Work to complete
From the records below, print only the part that opens with the line containing "Qualität des Produkts, 5.0 von 5" and closes with the line containing "entre ses mains."; omit the pictures.

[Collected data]
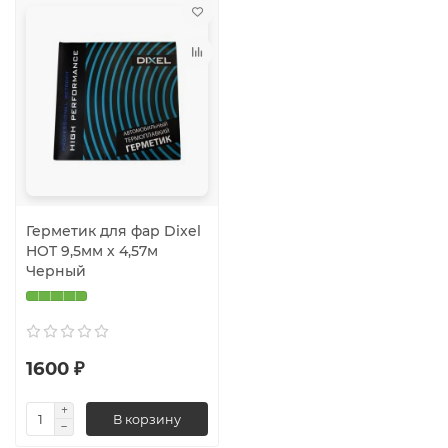
Герметик для фар Dixel
HOT 9,5мм х 4,57м
Черный
1600 ₽
В корзину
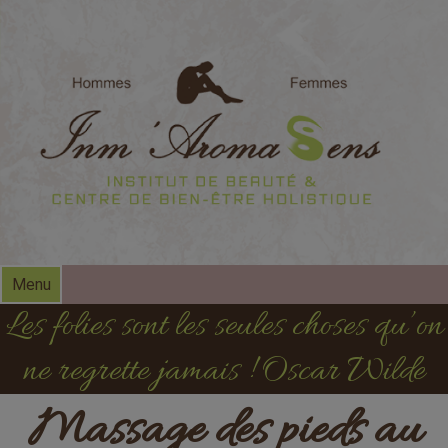
modal-check
Menu
Les folies sont les seules choses qu’on
ne regrette jamais ! Oscar Wilde
Massage des pieds au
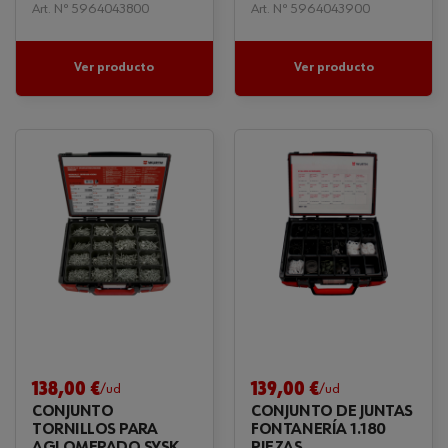
1.050 PIEZAS
Art. Nº 5964043800
Art. Nº 5964043900
Ver producto
Ver producto
138,00 €
139,00 €
/ud
/ud
CONJUNTO
CONJUNTO DE JUNTAS
TORNILLOS PARA
FONTANERÍA 1.180
AGLOMERADO SYSKO
PIEZAS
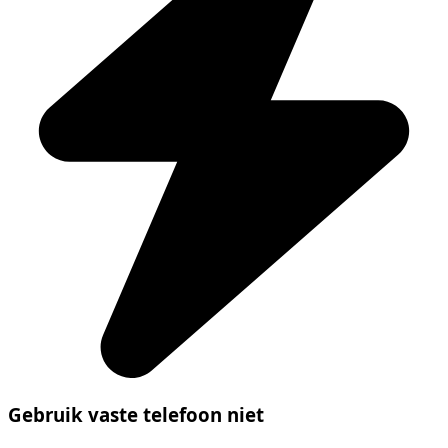
Gebruik vaste telefoon niet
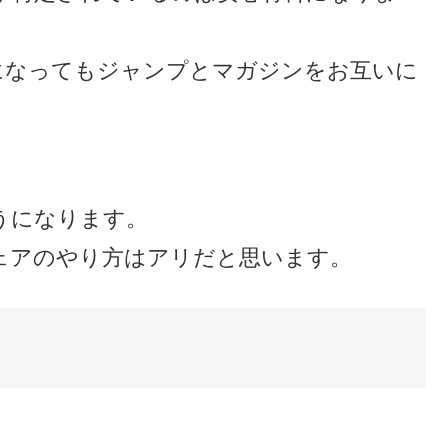
になってもジャンプとマガジンをお互いに
うになります。
ェアのやり方はアリだと思います。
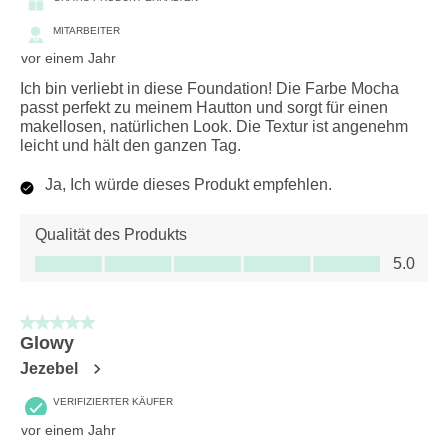
MITARBEITER
vor einem Jahr
Ich bin verliebt in diese Foundation! Die Farbe Mocha
passt perfekt zu meinem Hautton und sorgt für einen
makellosen, natürlichen Look. Die Textur ist angenehm
leicht und hält den ganzen Tag.
Ja, Ich würde dieses Produkt empfehlen.
Qualität des Produkts
Qualität des Produkts, 5.0 von 5
5.0
5 von 5 Sternen.
Glowy
Jezebel
VERIFIZIERTER KÄUFER
vor einem Jahr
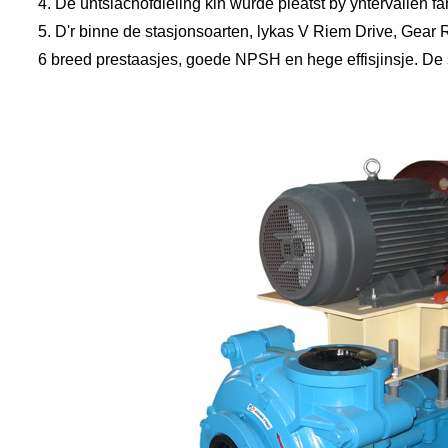
4. De ûntslachôfdieling kin wurde pleatst by yntervallen fa
5. D'r binne de stasjonsoarten, lykas V Riem Drive, Gear R
6 breed prestaasjes, goede NPSH en hege effisjinsje. De 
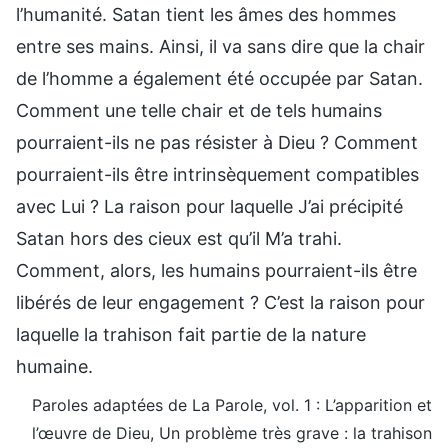
l’humanité. Satan tient les âmes des hommes
entre ses mains. Ainsi, il va sans dire que la chair
de l’homme a également été occupée par Satan.
Comment une telle chair et de tels humains
pourraient-ils ne pas résister à Dieu ? Comment
pourraient-ils être intrinsèquement compatibles
avec Lui ? La raison pour laquelle J’ai précipité
Satan hors des cieux est qu’il M’a trahi.
Comment, alors, les humains pourraient-ils être
libérés de leur engagement ? C’est la raison pour
laquelle la trahison fait partie de la nature
humaine.
Paroles adaptées de La Parole, vol. 1 : L’apparition et
l’œuvre de Dieu, Un problème très grave : la trahison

Solution to this problem
Qualität des Produkts, 5.0 von 5
5.0
5 von 5 Sternen.
Glowy
Jezebel
VERIFIZIERTER KÄUFER
vor einem Jahr
4. De ûntslachôfdieling kin wurde pleatst by yntervallen fa
5. D'r binne de stasjonsoarten, lykas V Riem Drive, Gear R
6 breed prestaasjes, goede NPSH en hege effisjinsje. De 
l’humanité. Satan tient les âmes des hommes
entre ses mains. Ainsi, il va sans dire que la chair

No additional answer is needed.